Smoothed Boundary Method for Solving Partial Differential Equations with General Boundary Conditions on Complex Boundaries

TL;DR

This paper introduces a versatile smoothed boundary method for solving various partial differential equations with complex boundary conditions, demonstrated through multiple examples and applications involving irregular geometries.

Contribution

The paper presents a novel smoothed boundary approach that simplifies applying boundary conditions on complex geometries for a wide range of PDEs.

Findings

Method accurately solves PDEs with complex boundaries

Validated against analytical solutions in several cases

Demonstrated applicability in diverse physical problems

Abstract

In this article, we describe an approach for solving partial differential equations with general boundary conditions imposed on arbitrarily shaped boundaries. A function that has a prescribed value on the domain in which a differential equation is valid and smoothly but rapidly varying values on the boundary where boundary conditions are imposed is used to modify the original differential equations.
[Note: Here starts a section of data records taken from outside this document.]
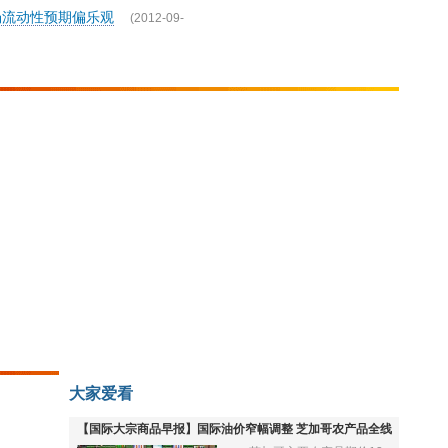
场流动性预期偏乐观
(2012-09-
大家爱看
【国际大宗商品早报】国际油价窄幅调整 芝加哥农产品全线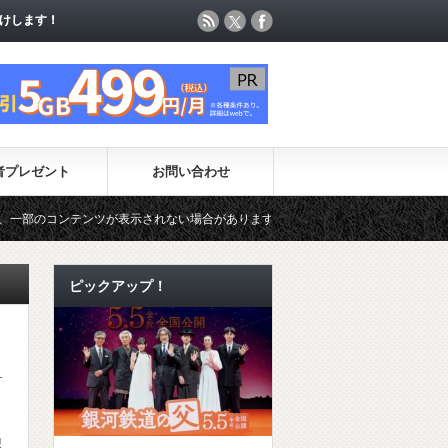
けします！
けします！
者プレゼント
お問い合わせ
ンツが表示されない場合があります。（一時的に最新コンテンツのページ更新が制
ピックアップ！
』
迎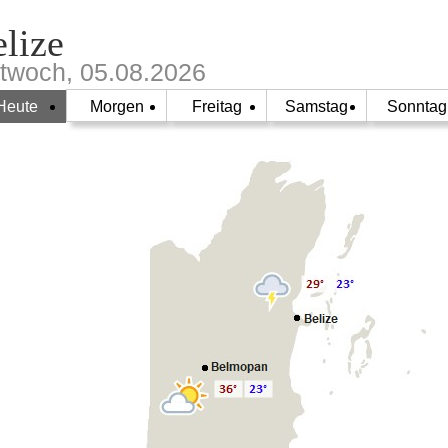
lize
ttwoch, 05.08.2026
Heute
Morgen
Freitag
Samstag
Sonntag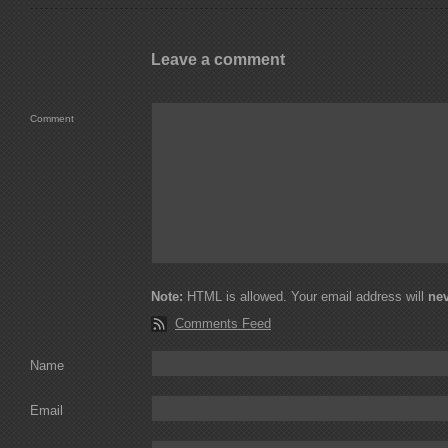
Leave a comment
Comment
Note:
HTML is allowed. Your email address will
ne
Comments Feed
Name
Email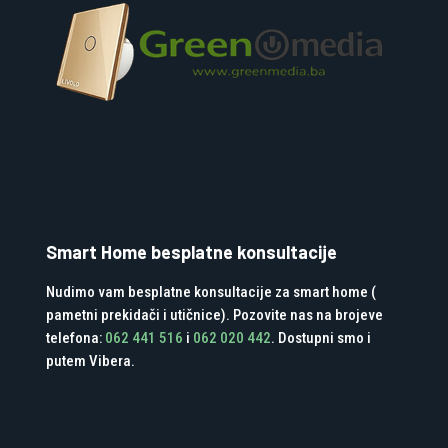
Smart Home besplatne konsultacije
Nudimo vam besplatne konsultacije za smart home (
pametni prekidači i utičnice). Pozovite nas na brojeve
telefona:
062 441 516
i
062 020 442
. Dostupni smo i
putem Vibera.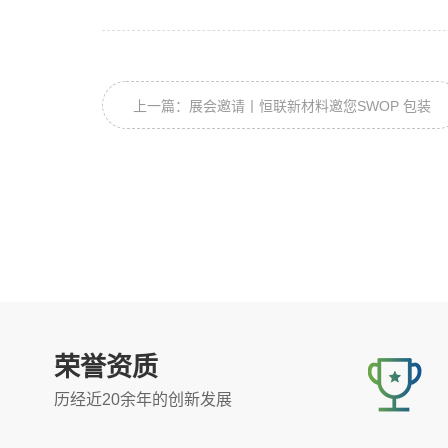
上一篇：展会邀请丨恒联新材料邀您SWOP 包装
世界（上海）博览会
荣誉资质
历经近20余年的创新发展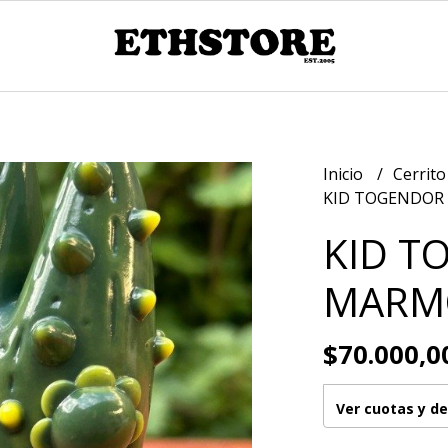
Inicio
Cerrito
KID TOGENDOR
KID T
MARM
$70.000,0
Ver cuotas y d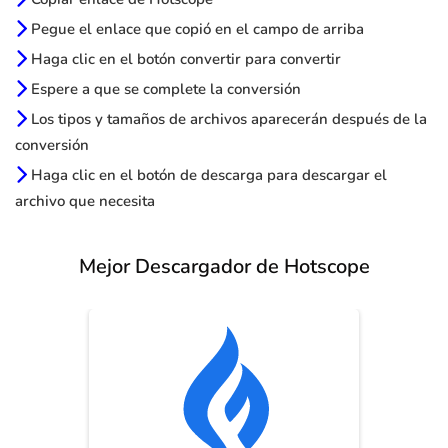
Pegue el enlace que copió en el campo de arriba
Haga clic en el botón convertir para convertir
Espere a que se complete la conversión
Los tipos y tamaños de archivos aparecerán después de la
conversión
Haga clic en el botón de descarga para descargar el
archivo que necesita
Mejor Descargador de Hotscope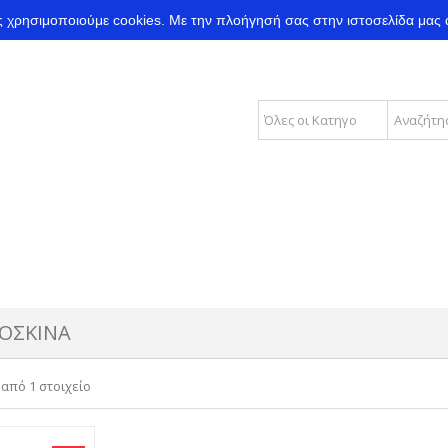
ας χρησιμοποιούμε cookies.
Με την πλοήγησή σας στην ιστοσελίδα μας 
ΟΣΚΙΝΑ
 από 1 στοιχείο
The mathematical derivations are straight forward, and generically applicable to a wide variety of partial differential equations. To demonstrate the general applicability of the approach, we provide four examples: (1) the diffusion equation with both Neumann and Dirichlet boundary conditions, (2) the diffusion equation with surface diffusion, (3) the mechanical equilibrium equation, and (4) the equation for phase transformation with additional boundaries. The solutions for a few of these cases are validated against corresponding analytical and semi-analytical solutions. The potential of the approach is demonstrated with five applications: surface-reaction diffusion kinetics with a complex geometry, Kirkendall-effect-induced deformation, thermal stress in a complex geometry, phase transformations affected by substrate surfaces, and a self-propelling droplet.